Exercise directions — Beginning with the line below that contains "International Journal of Human Anatomy" and ending with the line that contains "Development Officer", retype every line exactly. Pictures are not copied.

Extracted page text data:
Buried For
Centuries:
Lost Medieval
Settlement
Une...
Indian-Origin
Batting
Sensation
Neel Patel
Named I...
--
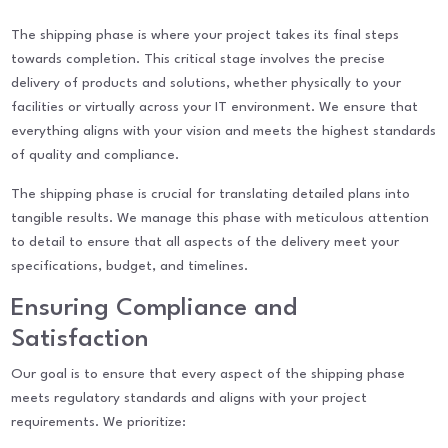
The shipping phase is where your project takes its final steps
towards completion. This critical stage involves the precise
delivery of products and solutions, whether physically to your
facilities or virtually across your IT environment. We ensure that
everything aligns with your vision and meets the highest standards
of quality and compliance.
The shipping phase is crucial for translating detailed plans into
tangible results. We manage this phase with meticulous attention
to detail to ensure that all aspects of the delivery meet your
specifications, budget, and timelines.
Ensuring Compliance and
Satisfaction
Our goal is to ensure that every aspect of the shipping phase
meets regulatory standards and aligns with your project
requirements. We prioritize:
...
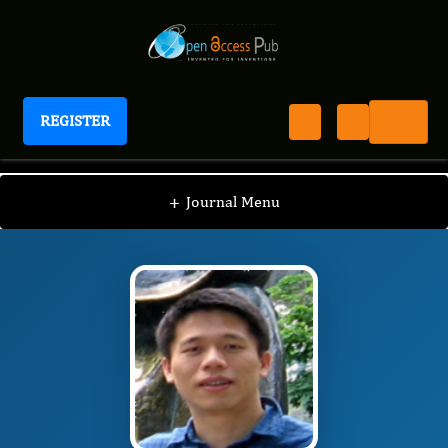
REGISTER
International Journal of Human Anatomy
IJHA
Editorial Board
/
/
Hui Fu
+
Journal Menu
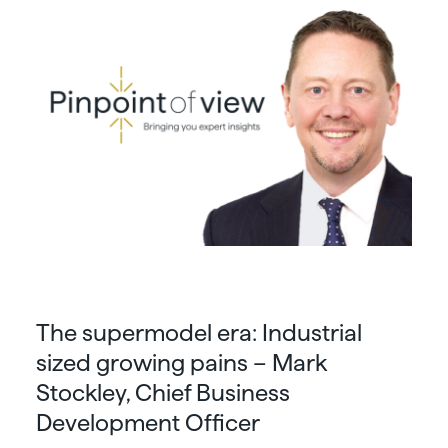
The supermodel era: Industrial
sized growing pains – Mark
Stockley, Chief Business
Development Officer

Solution below —
International Journal of Human Anatomy
IJHA
Editorial Board
/
/
Hui Fu
+
Journal Menu
The supermodel era: Industrial
sized growing pains – Mark
Stockley, Chief Business
Development Officer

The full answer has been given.